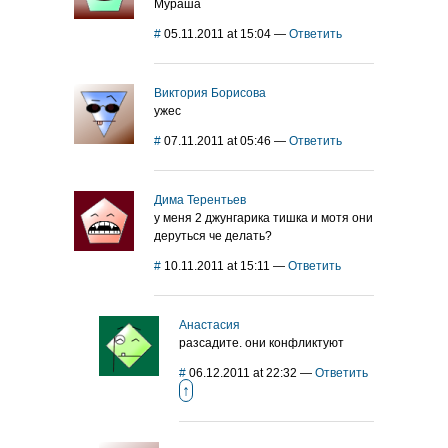
Мураша
#
05.11.2011 at 15:04
—
Ответить
Виктория Борисова
ужес
#
07.11.2011 at 05:46
—
Ответить
Дима Терентьев
у меня 2 джунгарика тишка и мотя они
деруться че делать?
#
10.11.2011 at 15:11
—
Ответить
Анастасия
разсадите. они конфликтуют
#
06.12.2011 at 22:32
—
Ответить
↑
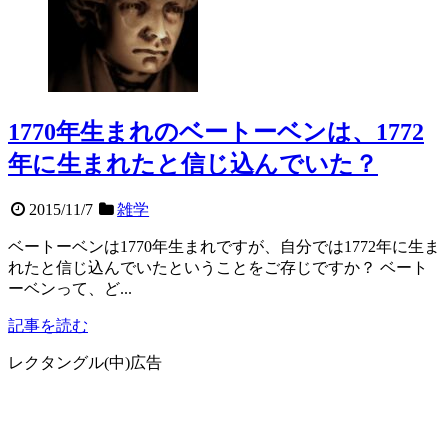
1770年生まれのベートーベンは、1772
年に生まれたと信じ込んでいた？
2015/11/7
雑学
ベートーベンは1770年生まれですが、自分では1772年に生ま
れたと信じ込んでいたということをご存じですか？ ベート
ーベンって、ど...
記事を読む
レクタングル(中)広告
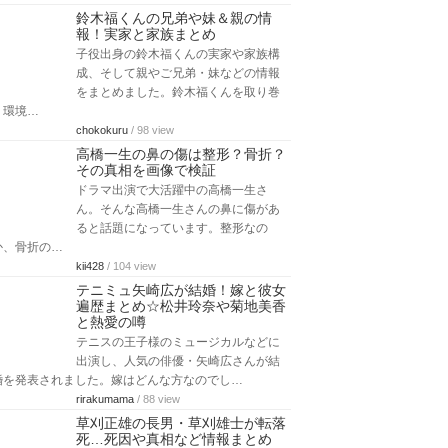
鈴木福くんの兄弟や妹＆親の情
報！実家と家族まとめ
子役出身の鈴木福くんの実家や家族構
成、そして親やご兄弟・妹などの情報
をまとめました。鈴木福くんを取り巻
く環境…
chokokuru
/ 98 view
高橋一生の鼻の傷は整形？骨折？
その真相を画像で検証
ドラマ出演で大活躍中の高橋一生さ
ん。そんな高橋一生さんの鼻に傷があ
ると話題になっています。整形なの
か、骨折の…
kii428
/ 104 view
テニミュ矢崎広が結婚！嫁と彼女
遍歴まとめ☆松井玲奈や菊地美香
と熱愛の噂
テニスの王子様のミュージカルなどに
出演し、人気の俳優・矢崎広さんが結
婚を発表されました。嫁はどんな方なのでし…
rirakumama
/ 88 view
草刈正雄の長男・草刈雄士が転落
死…死因や真相など情報まとめ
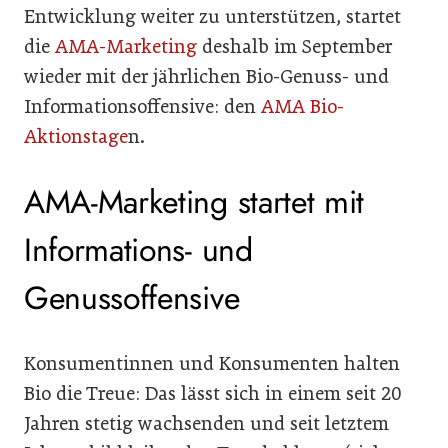
Entwicklung weiter zu unterstützen, startet
die
AMA-Marketing
deshalb im September
wieder mit der jährlichen Bio-Genuss- und
Informationsoffensive: den
AMA Bio-
Aktionstage
n.
AMA-Marketing startet mit
Informations- und
Genussoffensive
Konsumentinnen und Konsumenten halten
Bio die Treue: Das lässt sich in einem seit 20
Jahren stetig wachsenden und seit letztem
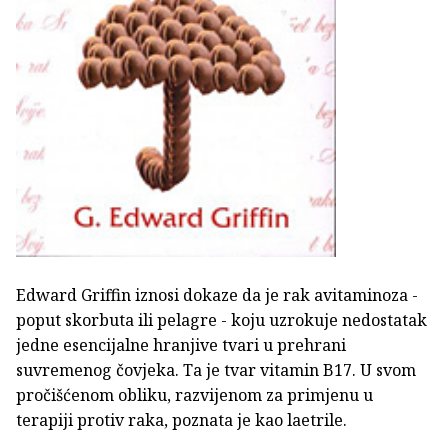
Edward Griffin iznosi dokaze da je rak avitaminoza -
poput skorbuta ili pelagre - koju uzrokuje nedostatak
jedne esencijalne hranjive tvari u prehrani
suvremenog čovjeka. Ta je tvar vitamin B17. U svom
pročišćenom obliku, razvijenom za primjenu u
terapiji protiv raka, poznata je kao laetrile.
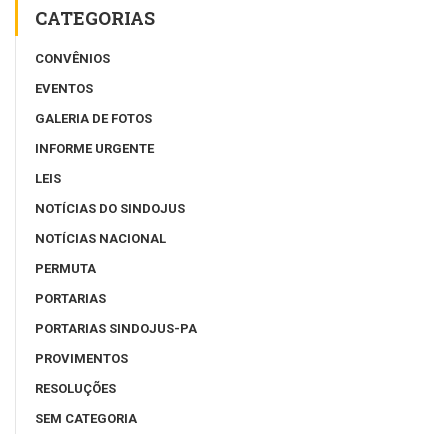
CATEGORIAS
CONVÊNIOS
EVENTOS
GALERIA DE FOTOS
INFORME URGENTE
LEIS
NOTÍCIAS DO SINDOJUS
NOTÍCIAS NACIONAL
PERMUTA
PORTARIAS
PORTARIAS SINDOJUS-PA
PROVIMENTOS
RESOLUÇÕES
SEM CATEGORIA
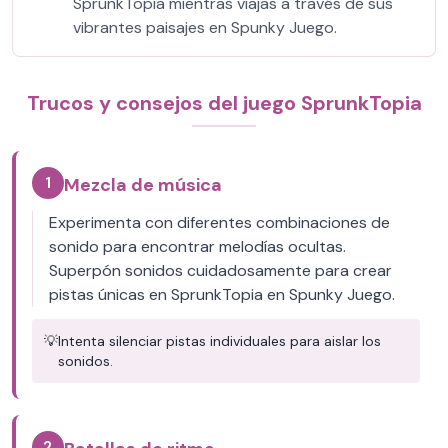
SprunkTopia mientras viajas a través de sus
vibrantes paisajes en Spunky Juego.
Trucos y consejos del juego SprunkTopia
1
Mezcla de música
Experimenta con diferentes combinaciones de
sonido para encontrar melodías ocultas.
Superpón sonidos cuidadosamente para crear
pistas únicas en SprunkTopia en Spunky Juego.
💡
Intenta silenciar pistas individuales para aislar los
sonidos.
2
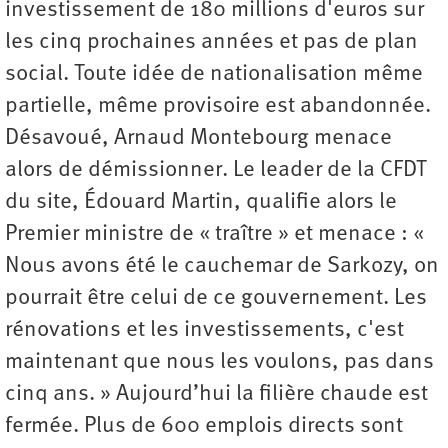
investissement de 180 millions d'euros sur
les cinq prochaines années et pas de plan
social. Toute idée de nationalisation même
partielle, même provisoire est abandonnée.
Désavoué, Arnaud Montebourg menace
alors de démissionner. Le leader de la CFDT
du site, Édouard Martin, qualifie alors le
Premier ministre de « traître » et menace : «
Nous avons été le cauchemar de Sarkozy, on
pourrait être celui de ce gouvernement. Les
rénovations et les investissements, c'est
maintenant que nous les voulons, pas dans
cinq ans. » Aujourd’hui la filière chaude est
fermée. Plus de 600 emplois directs sont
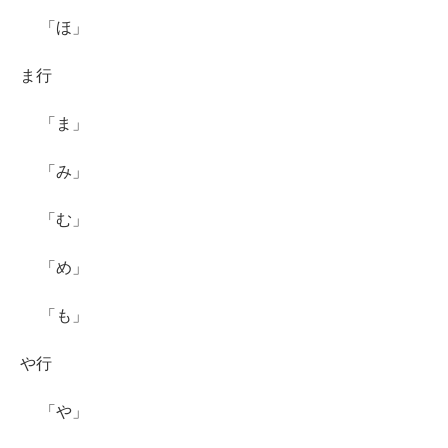
「ほ」
ま行
「ま」
「み」
「む」
「め」
「も」
や行
「や」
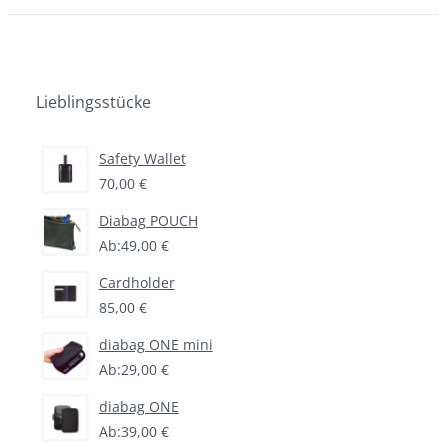
Partner colin’s
Die Lederschürze
Lieblingsstücke
Safety Wallet
70,00 €
Diabag POUCH
Ab:
49,00 €
Cardholder
85,00 €
diabag ONE mini
Ab:
29,00 €
diabag ONE
Ab:
39,00 €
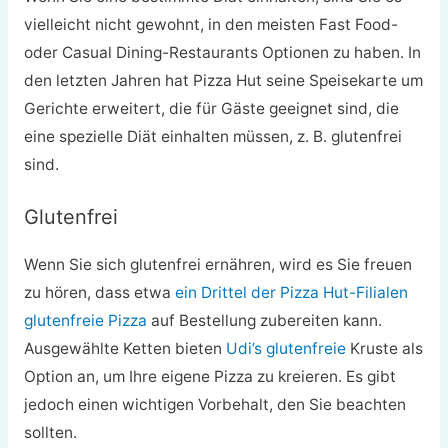
vielleicht nicht gewohnt, in den meisten Fast Food-
oder Casual Dining-Restaurants Optionen zu haben. In
den letzten Jahren hat Pizza Hut seine Speisekarte um
Gerichte erweitert, die für Gäste geeignet sind, die
eine spezielle Diät einhalten müssen, z. B. glutenfrei
sind.
Glutenfrei
Wenn Sie sich glutenfrei ernähren, wird es Sie freuen
zu hören, dass etwa
ein Drittel der Pizza Hut-Filialen
glutenfreie Pizza
auf Bestellung zubereiten kann.
Ausgewählte Ketten bieten
Udi’s glutenfreie
Kruste als
Option an, um Ihre eigene Pizza zu kreieren. Es gibt
jedoch einen wichtigen Vorbehalt, den Sie beachten
sollten.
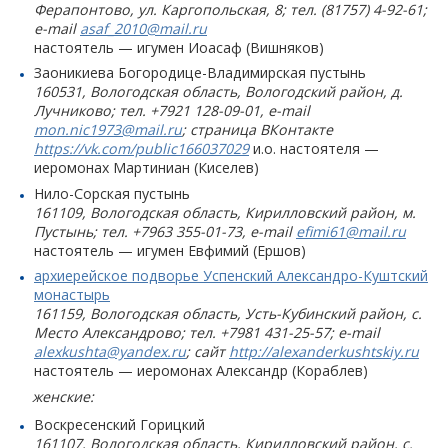
Ферапонтово, ул. Каргопольская, 8; тел. (81757) 4-92-61;
e-mail
asaf_2010@mail.ru
настоятель — игумен Иоасаф (Вишняков)
Заоникиева Богородице-Владимирская пустынь
160531, Вологодская область, Вологодский район, д.
Лучниково; тел. +7921 128-09-01, e-mail
mon.nic1973@mail.ru
; страница ВКонтакте
https://vk.com/public166037029
и.о. настоятеля —
иеромонах Мартиниан (Киселев)
Нило-Сорская пустынь
161109, Вологодская область, Кирилловский район, м.
Пустынь; тел. +7963 355-01-73, e-mail
efimi61@mail.ru
настоятель — игумен Евфимий (Ершов)
архиерейское подворье Успенский Александро-Куштский
монастырь
161159, Вологодская область, Усть-Кубинский район, с.
Место Александрово; тел. +7981 431-25-57; e-mail
alexkushta@yandex.ru
; сайт
http://alexanderkushtskiy.ru
настоятель — иеромонах Александр (Кораблев)
женские:
Воскресенский Горицкий
161107, Вологодская область, Кирилловский район, с.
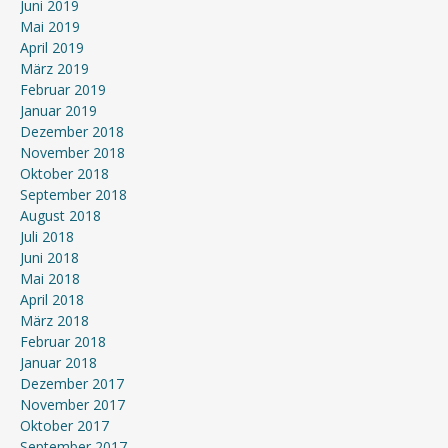
Juni 2019
Mai 2019
April 2019
März 2019
Februar 2019
Januar 2019
Dezember 2018
November 2018
Oktober 2018
September 2018
August 2018
Juli 2018
Juni 2018
Mai 2018
April 2018
März 2018
Februar 2018
Januar 2018
Dezember 2017
November 2017
Oktober 2017
September 2017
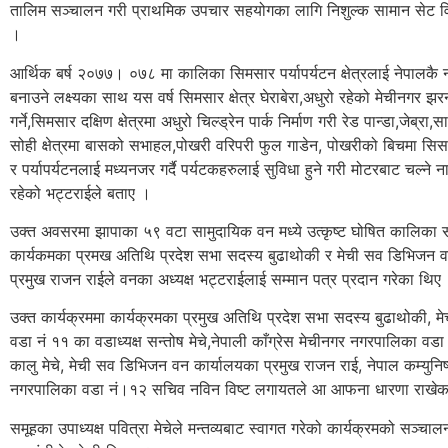
तालिम सञ्चालन गरी प्राथमिक उपचार सहयोगका लागि निशुल्क सामान सेट 
।
आर्थिक बर्ष २०७७। ०७८ मा कालिका सिमसार पर्यापर्यटन क्षेत्रलाई नेपालकै नम
बनाउने लक्ष्यका साथ यस वर्ष सिमसार क्षेत्र घेराबेरा,अधुरो रहेको मेचीनगर झरन
गर्ने,सिमसार दक्षिण क्षेत्रमा अधुरो चिल्ड्रेन पार्क निर्माण गरी रेड पान्डा,जेब्रा,स
सोही क्षेत्रमा बासको सभाहल,पोखरी वरिपरी फुल गाडेन, पोखरीको बिचमा सिसाको
र पर्यापर्यटनलाई मध्यनजर गर्दै पर्यटकहरुलाई सुविधा हुने गरी मोटरबाट चल्ने न
रहेको भट्टराईले बताए ।
उक्त अवसरमा झापाका ५९ वटा सामुदायिक वन मध्ये उत्कृष्ट घोषित कालिका 
कार्यकमका प्रमख अतिथि प्रदेश सभा सदस्य बुढाथोकी र मेची सव डिभिजन व
प्रमुख राजन राईले वनका अध्यक्ष भट्टराईलाई सम्मान पत्र प्रदान गरेका थिए
उक्त कार्यक्रममा कार्यक्रमका प्रमुख अतिथि प्रदेश सभा सदस्य बुढाथोकी, 
वडा नं ११ का वडाध्यक्ष सन्तोष मेचे,नेपाली काँग्रेस मेचीनगर नगरपालिका वड
कालु मेचे, मेची सव डिभिजन वन कार्यालयका प्रमुख राजन राई, नेपाल कम्युनिष्ट
नगरपालिका वडा नं।१२ सचिव नविन विष्ट लगायतले आ आफना धारणा राखेक
समूहका उपाध्यक्ष पवित्रा मेचेले मन्तव्यबाट स्वागत गरेको कार्यक्रमको सञ्चा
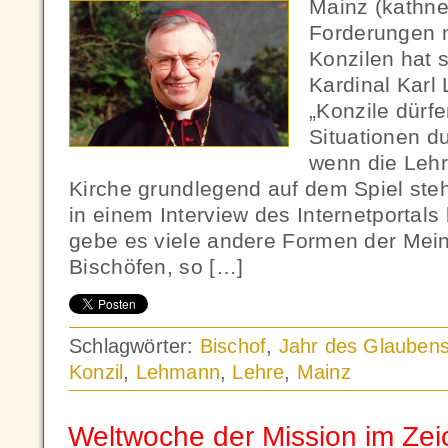
Mainz (kathn
Forderungen 
Konzilen hat 
Kardinal Kar
„Konzile dürfe
Situationen d
wenn die Lehr
Kirche grundlegend auf dem Spiel ste
in einem Interview des Internetportals
gebe es viele andere Formen der Mei
Bischöfen, so […]
Schlagwörter:
Bischof
,
Jahr des Glauben
Konzil
,
Lehmann
,
Lehre
,
Mainz
Weltwoche der Mission im Zei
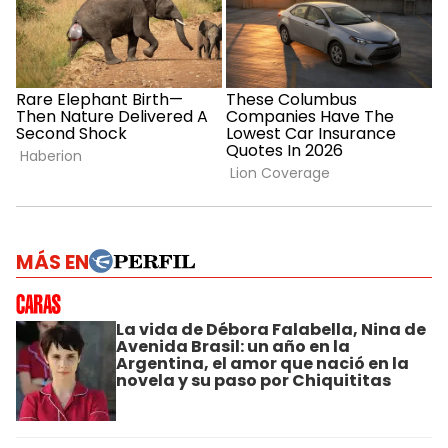
MÁS EN
La vida de Débora Falabella, Nina de
Avenida Brasil: un año en la
Argentina, el amor que nació en la
novela y su paso por Chiquititas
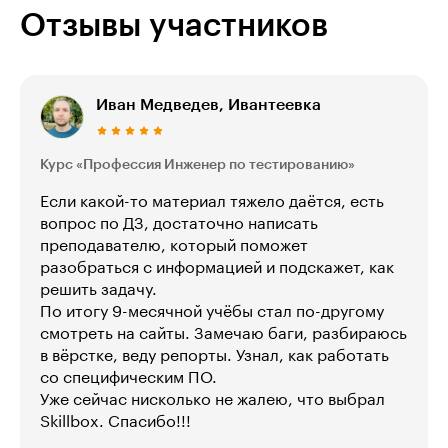
Отзывы участников
Иван Медведев, Ивантеевка
Курс «Профессия Инженер по тестированию»
Если какой-то материал тяжело даётся, есть
вопрос по ДЗ, достаточно написать
преподавателю, который поможет
разобраться с информацией и подскажет, как
решить задачу.
По итогу 9-месячной учёбы стал по-другому
смотреть на сайты. Замечаю баги, разбираюсь
в вёрстке, веду репорты. Узнал, как работать
со специфическим ПО.
Уже сейчас нисколько не жалею, что выбрал
Skillbox. Спасибо!!!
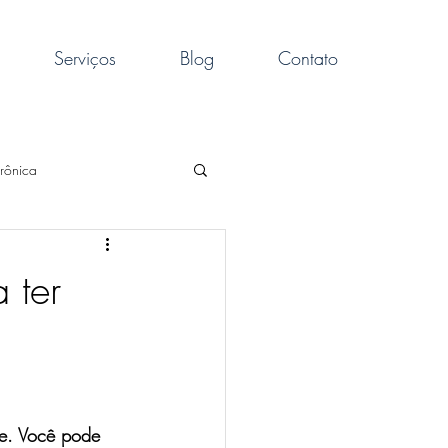
Serviços
Blog
Contato
rônica
obrepeso
sono
 ter
iol
artrose
ria
dores
de. Você pode 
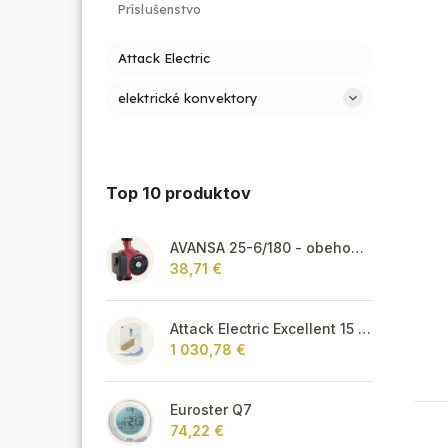
Príslušenstvo
Attack Electric
elektrické konvektory
Top 10 produktov
AVANSA 25-6/180 - obehové čerpadlo, pripojovací závit 6/4"
38,71 €
Attack Electric Excellent 15 kW
1 030,78 €
Euroster Q7
74,22 €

= = = = =

Take the material above from its first line through the line holding "ると話題になっています。整形なの" and set it down exactly, without the pictures.

Мураша
#
05.11.2011 at 15:04
—
Ответить
Виктория Борисова
ужес
#
07.11.2011 at 05:46
—
Ответить
Дима Терентьев
у меня 2 джунгарика тишка и мотя они
деруться че делать?
#
10.11.2011 at 15:11
—
Ответить
Анастасия
разсадите. они конфликтуют
#
06.12.2011 at 22:32
—
Ответить
↑
1770年生まれのベートーベンは、1772
年に生まれたと信じ込んでいた？
2015/11/7
雑学
ベートーベンは1770年生まれですが、自分では1772年に生ま
れたと信じ込んでいたということをご存じですか？ ベート
ーベンって、ど...
記事を読む
レクタングル(中)広告
鈴木福くんの兄弟や妹＆親の情
報！実家と家族まとめ
子役出身の鈴木福くんの実家や家族構
成、そして親やご兄弟・妹などの情報
をまとめました。鈴木福くんを取り巻
く環境…
chokokuru
/ 98 view
高橋一生の鼻の傷は整形？骨折？
その真相を画像で検証
ドラマ出演で大活躍中の高橋一生さ
ん。そんな高橋一生さんの鼻に傷があ
ると話題になっています。整形なの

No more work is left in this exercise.